In his books, Marcos mentions a technique that allows us to denoise a correlation matrix. It is based on linear algebra, more particularly eigenvalues and eigenvectors.

I have a correlation matrix of the returns of 500 stocks, and in order to denoise the matrix I have to find the maximum eigenvalue thanks to Marcenko-Pastur's theorem. However, except the largest eigenvalue (around 300) the other eigenvalues computed by Python are very close to 0 and some are negatives. Therefore I can't fit any Marcenko-Pastur's distribution and even if I could, it would eliminate all eigenvalues except the first.

Have you already implemented Marcos' technique of denoising and have it worked ? Or do you know why all my eigenvalues are very close to 0 / negative ?

Thank you and take care,

2 responses

Yes, it works.

There are a lot of things coming into play.
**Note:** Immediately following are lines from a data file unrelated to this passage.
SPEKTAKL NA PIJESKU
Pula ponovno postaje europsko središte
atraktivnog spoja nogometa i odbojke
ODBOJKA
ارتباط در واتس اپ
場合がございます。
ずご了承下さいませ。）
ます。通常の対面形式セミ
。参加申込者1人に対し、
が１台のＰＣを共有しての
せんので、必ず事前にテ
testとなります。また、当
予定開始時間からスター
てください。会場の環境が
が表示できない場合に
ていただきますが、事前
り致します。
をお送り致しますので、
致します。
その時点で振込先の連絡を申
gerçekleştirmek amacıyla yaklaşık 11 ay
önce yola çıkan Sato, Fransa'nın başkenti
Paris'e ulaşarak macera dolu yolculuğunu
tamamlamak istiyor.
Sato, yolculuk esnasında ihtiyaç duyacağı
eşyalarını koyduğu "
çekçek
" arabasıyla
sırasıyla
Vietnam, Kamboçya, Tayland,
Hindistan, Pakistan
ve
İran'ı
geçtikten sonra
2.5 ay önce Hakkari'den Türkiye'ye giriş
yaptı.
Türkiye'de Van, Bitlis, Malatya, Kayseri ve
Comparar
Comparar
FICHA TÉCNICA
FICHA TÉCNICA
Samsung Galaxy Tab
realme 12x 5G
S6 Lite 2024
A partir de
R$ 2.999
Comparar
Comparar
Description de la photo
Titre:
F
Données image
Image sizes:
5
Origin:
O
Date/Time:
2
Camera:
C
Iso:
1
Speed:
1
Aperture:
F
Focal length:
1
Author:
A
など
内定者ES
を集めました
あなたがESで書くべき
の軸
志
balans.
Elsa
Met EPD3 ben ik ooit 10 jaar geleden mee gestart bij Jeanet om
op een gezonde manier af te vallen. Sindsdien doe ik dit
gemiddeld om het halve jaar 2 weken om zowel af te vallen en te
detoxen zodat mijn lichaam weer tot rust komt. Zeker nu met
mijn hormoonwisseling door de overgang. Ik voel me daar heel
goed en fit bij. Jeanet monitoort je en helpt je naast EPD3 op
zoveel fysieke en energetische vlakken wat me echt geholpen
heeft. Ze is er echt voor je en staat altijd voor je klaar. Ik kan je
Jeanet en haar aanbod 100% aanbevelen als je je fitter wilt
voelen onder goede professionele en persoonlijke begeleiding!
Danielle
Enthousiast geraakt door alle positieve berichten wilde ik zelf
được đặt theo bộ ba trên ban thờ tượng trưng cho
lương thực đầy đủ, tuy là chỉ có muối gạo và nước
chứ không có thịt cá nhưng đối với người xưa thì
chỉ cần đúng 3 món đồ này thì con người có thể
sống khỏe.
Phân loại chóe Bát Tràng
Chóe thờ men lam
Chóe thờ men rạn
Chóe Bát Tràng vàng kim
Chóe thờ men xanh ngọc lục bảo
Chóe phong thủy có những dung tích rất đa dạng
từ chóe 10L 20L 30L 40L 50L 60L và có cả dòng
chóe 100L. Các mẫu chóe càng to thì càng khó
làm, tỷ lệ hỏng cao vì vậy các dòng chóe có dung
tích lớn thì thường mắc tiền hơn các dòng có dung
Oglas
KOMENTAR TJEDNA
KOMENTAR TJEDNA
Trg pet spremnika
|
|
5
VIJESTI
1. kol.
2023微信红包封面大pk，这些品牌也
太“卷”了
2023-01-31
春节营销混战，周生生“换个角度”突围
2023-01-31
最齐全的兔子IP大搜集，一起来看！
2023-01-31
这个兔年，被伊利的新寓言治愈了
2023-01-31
How far back are you looking? How are you calculating the correlation matrix?

Having only 1 large eigenvalue during this time period essentially is telling you that there is only 1 risk factor, and that risk factor is most likely the market.

Thank you for your answer Jonathan.

My database goes from 2007-01 to 2020-01 (monthly data), the variations due to the crisis have not showed yet.

Actually I have executed my algorithm on both correlation matrix and variation of information matrix. These matrixes are empirical and I have obtained them thanks to the performance of the 500 stocks in my database. The performance of each stock are not exactly the return, but a fractionally differentiated version of the price in order to make them stationary while preserving the memory.